_AIM OF THE TASK:_
Although the entries contain pictures, your copy should hold only their exact text.
──────── PROVIDED RECORDS ────────
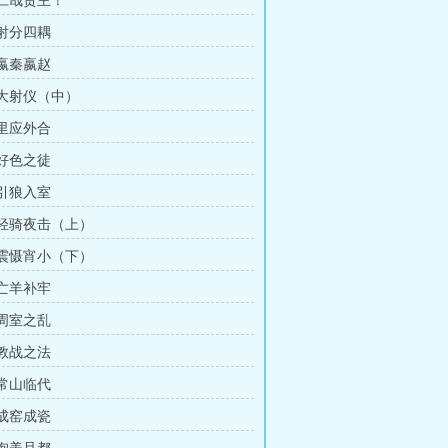
 仁哉贤主！
 射分四耦
 嬴秦嬴赵
 大射仪（中）
 里应外合
 好色之徒
 引狼入室
章 轻骑夜击（上）
章 震慑宵小（下）
 亡羊补牢
 周室之乱
 教战之法
 常山临代
 成窑成瓷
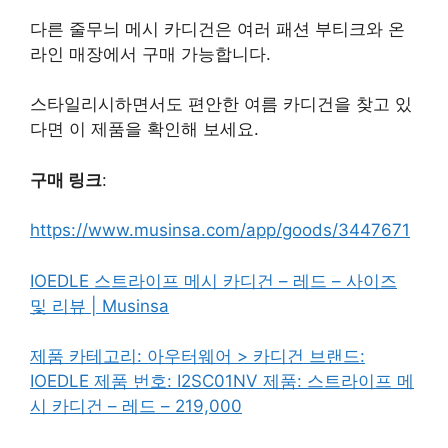
다른 줄무늬 메시 카디건은 여러 패션 부티크와 온
라인 매장에서 구매 가능합니다.
스타일리시하면서도 편안한 여름 카디건을 찾고 있
다면 이 제품을 확인해 보세요.
구매 링크
:
https://www.musinsa.com/app/goods/3447671
IOEDLE 스트라이프 메시 카디건 – 레드 – 사이즈
및 리뷰 | Musinsa
제품 카테고리: 아우터웨어 > 카디건 브랜드:
IOEDLE 제품 번호: I2SC01NV 제품: 스트라이프 메
시 카디건 – 레드 – 219,000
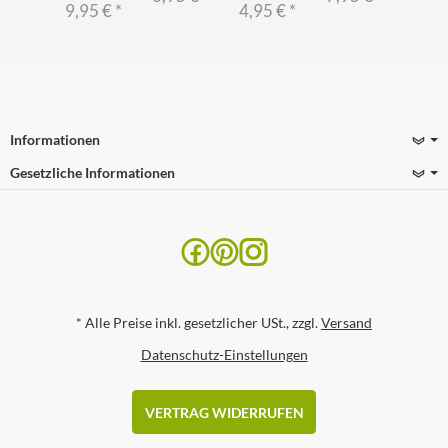
9,95 €
*
4,95 €
*
Informationen
Gesetzliche Informationen
*
Alle Preise inkl. gesetzlicher USt., zzgl.
Versand
Datenschutz-Einstellungen
VERTRAG WIDERRUFEN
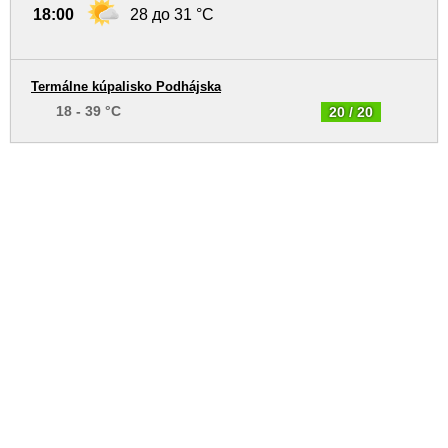
18:00
28 до 31 °C
Termálne kúpalisko Podhájska
18 - 39 °C
20 / 20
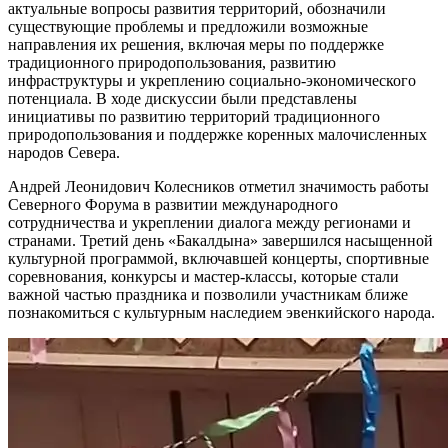
актуальные вопросы развития территорий, обозначили
существующие проблемы и предложили возможные
направления их решения, включая меры по поддержке
традиционного природопользования, развитию
инфраструктуры и укреплению социально-экономического
потенциала. В ходе дискуссии были представлены
инициативы по развитию территорий традиционного
природопользования и поддержке коренных малочисленных
народов Севера.
Андрей Леонидович Колесников отметил значимость работы
Северного Форума в развитии международного
сотрудничества и укреплении диалога между регионами и
странами. Третий день «Бакалдына» завершился насыщенной
культурной программой, включавшей концерты, спортивные
соревнования, конкурсы и мастер-классы, которые стали
важной частью праздника и позволили участникам ближе
познакомиться с культурным наследием эвенкийского народа.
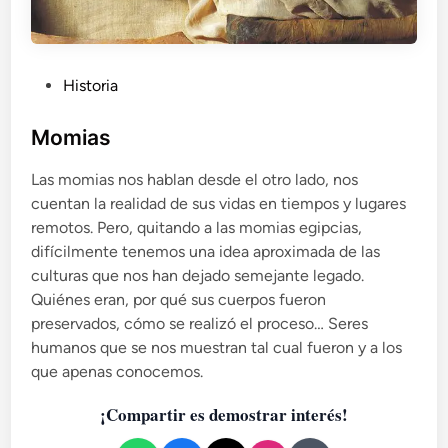
P
Historia
u
b
Momias
l
Las momias nos hablan desde el otro lado, nos
i
cuentan la realidad de sus vidas en tiempos y lugares
c
remotos. Pero, quitando a las momias egipcias,
a
difícilmente tenemos una idea aproximada de las
d
culturas que nos han dejado semejante legado.
o
Quiénes eran, por qué sus cuerpos fueron
e
preservados, cómo se realizó el proceso… Seres
n
humanos que se nos muestran tal cual fueron y a los
que apenas conocemos.
¡Compartir es demostrar interés!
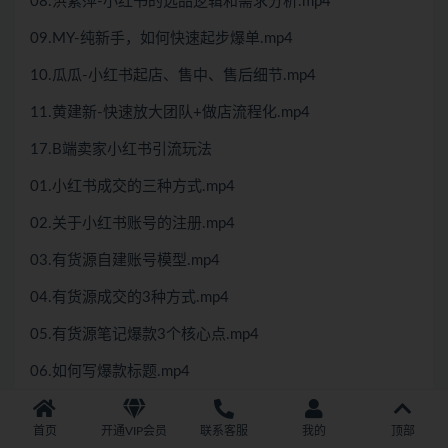
08.洪紫萍-小红书的选品逻辑和需求分析.mp4
09.MY-纯新手，如何快速起步爆单.mp4
10.瓜瓜-小红书起店、售中、售后细节.mp4
11.黄建新-快速放大团队+做店流程化.mp4
17.B端卖家小红书引流玩法
01.小红书成交的三种方式.mp4
02.关于小红书账号的注册.mp4
03.有货源自建账号模型.mp4
04.有货源成交的3种方式.mp4
05.有货源笔记爆款3个核心点.mp4
06.如何写爆款标题.mp4
07.笔记封面的技巧讲解.mp4
首页
开通VIP会员
联系客服
我的
顶部
08.小红书爆文讲解.mp4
────────
_YOUR SOLUTION:_
 仁哉贤主！
 射分四耦
 嬴秦嬴赵
 大射仪（中）
 里应外合
 好色之徒
 引狼入室
章 轻骑夜击（上）
章 震慑宵小（下）
 亡羊补牢
 周室之乱
 教战之法
 常山临代
 成窑成瓷
다른 줄무늬 메시 카디건은 여러 패션 부티크와 온
라인 매장에서 구매 가능합니다.
스타일리시하면서도 편안한 여름 카디건을 찾고 있
다면 이 제품을 확인해 보세요.
구매 링크
:
https://www.musinsa.com/app/goods/3447671
IOEDLE 스트라이프 메시 카디건 – 레드 – 사이즈
및 리뷰 | Musinsa
제품 카테고리: 아우터웨어 > 카디건 브랜드:
IOEDLE 제품 번호: I2SC01NV 제품: 스트라이프 메
시 카디건 – 레드 – 219,000
9,95 €
*
4,95 €
*
Informationen
Gesetzliche Informationen
*
Alle Preise inkl. gesetzlicher USt., zzgl.
Versand
Datenschutz-Einstellungen
VERTRAG WIDERRUFEN
18:00
28 до 31 °C
Termálne kúpalisko Podhájska
18 - 39 °C
20 / 20
актуальные вопросы развития территорий, обозначили
существующие проблемы и предложили возможные
направления их решения, включая меры по поддержке
традиционного природопользования, развитию
инфраструктуры и укреплению социально-экономического
потенциала. В ходе дискуссии были представлены
инициативы по развитию территорий традиционного
природопользования и поддержке коренных малочисленных
народов Севера.
Андрей Леонидович Колесников отметил значимость работы
Северного Форума в развитии международного
сотрудничества и укреплении диалога между регионами и
странами. Третий день «Бакалдына» завершился насыщенной
культурной программой, включавшей концерты, спортивные
соревнования, конкурсы и мастер-классы, которые стали
важной частью праздника и позволили участникам ближе
познакомиться с культурным наследием эвенкийского народа.
P
Historia
u
b
Momias
l
Las momias nos hablan desde el otro lado, nos
i
cuentan la realidad de sus vidas en tiempos y lugares
c
remotos. Pero, quitando a las momias egipcias,
a
difícilmente tenemos una idea aproximada de las
d
culturas que nos han dejado semejante legado.
o
Quiénes eran, por qué sus cuerpos fueron
e
preservados, cómo se realizó el proceso… Seres
n
humanos que se nos muestran tal cual fueron y a los
que apenas conocemos.
¡Compartir es demostrar interés!
08.洪紫萍-小红书的选品逻辑和需求分析.mp4
09.MY-纯新手，如何快速起步爆单.mp4
10.瓜瓜-小红书起店、售中、售后细节.mp4
11.黄建新-快速放大团队+做店流程化.mp4
17.B端卖家小红书引流玩法
01.小红书成交的三种方式.mp4
02.关于小红书账号的注册.mp4
03.有货源自建账号模型.mp4
04.有货源成交的3种方式.mp4
05.有货源笔记爆款3个核心点.mp4
06.如何写爆款标题.mp4
07.笔记封面的技巧讲解.mp4
首页
开通VIP会员
联系客服
我的
顶部
08.小红书爆文讲解.mp4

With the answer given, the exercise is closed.